• 健康診断や普段の診察の聴診で「心雑音があります」と言われた方、特に健康診断では聴診時に指摘されることが多いと思います。
    一方で、実際の診察中にその場で言われることは少なく、後から検診結果を見て「心雑音って何だろう?」と疑問に思う方もいるでしょう。

    「しっかり調べた方がいいのか」「どんな病気なのか」「何か対応が必要なのか」
    と思うのではないでしょうか。

    今回は心雑音について解説します。

心雑音とは何か

心臓の音は聴診器を使って聞きます。心臓は4つの部屋に分かれており、それぞれの部屋の間には弁と呼ばれる逆流防止のフタがあります。

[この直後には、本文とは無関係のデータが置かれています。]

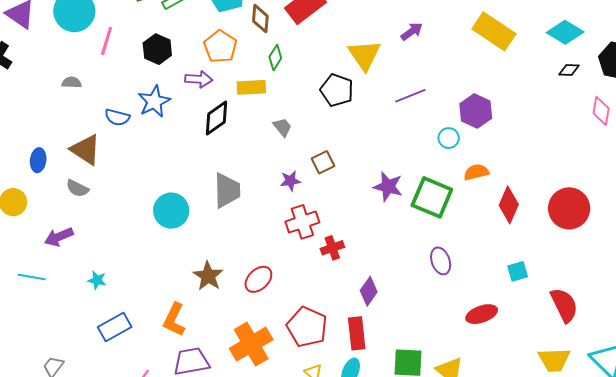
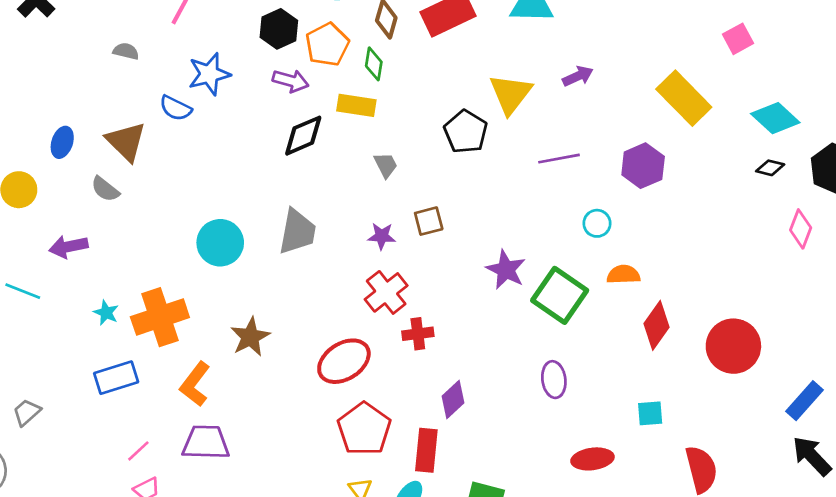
black hexagon: (157, 49) -> (279, 29), moved
green diamond: (275, 58) -> (374, 64), moved, turned -35
blue star: (154, 102) -> (209, 74), moved
purple hexagon: (476, 111) -> (643, 166), moved
red cross: (302, 222) -> (386, 292), turned -32
red ellipse: (258, 279) -> (344, 361), moved, size x1.4
orange cross: (251, 344) -> (160, 317), moved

この弁は血液の流れに合わせて開いたり閉じたりし、血液が一方向にのみ流れるようにしています。
血液が流れるときに弁が開き、流れ終わると閉じることで逆流を防いでいます。

心雑音で多い原因

心雑音の原因は弁の異常です。

<代表的なもの>

  • 弁がしっかり閉まらないことによる“閉鎖不全症”
  • 弁が硬くなり開きにくくなる“弁の狭窄症”

弁閉鎖不全では、逆流が起こるため雑音が生じ、弁狭窄症では細いところを血液が通るため、雑音として聞き取れます。
これらはいずれも心臓に負担がかかる状態です。ただし、心臓自体に異常がない場合でも、心臓内の血流によって雑音が聞こえることがあります。

例えば、以下のような場合でも雑音が聞こえることがあります。
・血圧が高い
・緊張して脈が速くなっている
・貧血
・甲状腺の病気

こうした状態でも、血流の変化によって雑音が聞こえることがあります。

大切なのは、その心雑音が問題のあるものかどうかをきちんと調べることです。問題のないケースも非常に多くあります。

健康診断では、聴診で「異常がないか」をチェックします。
そのため、少しでも正常と違うと判断されると「心雑音あり」と記載されることが多くなります。

症状がなく、他に病気もないのに心雑音だけ指摘された場合は、内科や循環器内科を受診すると詳しい検査が可能です。

検査内容

<チェック項目>

  • 貧血の有無(健康診断項目に含まれることが多い)
  • 甲状腺機能に異常がないか
  • 心臓に負担をかける要因がないか

最も分かりやすい検査が心臓エコー(超音波検査)です。

体表面にゼリーを塗り、プローブを胸に当てて心臓の中を観察します。
心臓の動きや、弁の逆流の有無を血流の色分けで確認することができ、心臓に異常があるかどうかがよく分かります。

この検査は時間もそれほどかからず、痛みもありません。

「(健康診断で)引っかかったけどどうしよう」と悩んでいる方は、循環器内科を受診してください。
検査の結果「問題ありません」と言われることも多く、その場合は過度に心配する必要はありません。

一方で、症状がなくても、弁膜症などの心臓の病気が早期に見つかることも稀にあります。

早く病気が見つかれば、定期的な受診や検査によって病気を管理することが可能です。

心雑音と言われたら、放置をせずに症状がなくても一度は受診し、心臓エコー検査をご検討ください。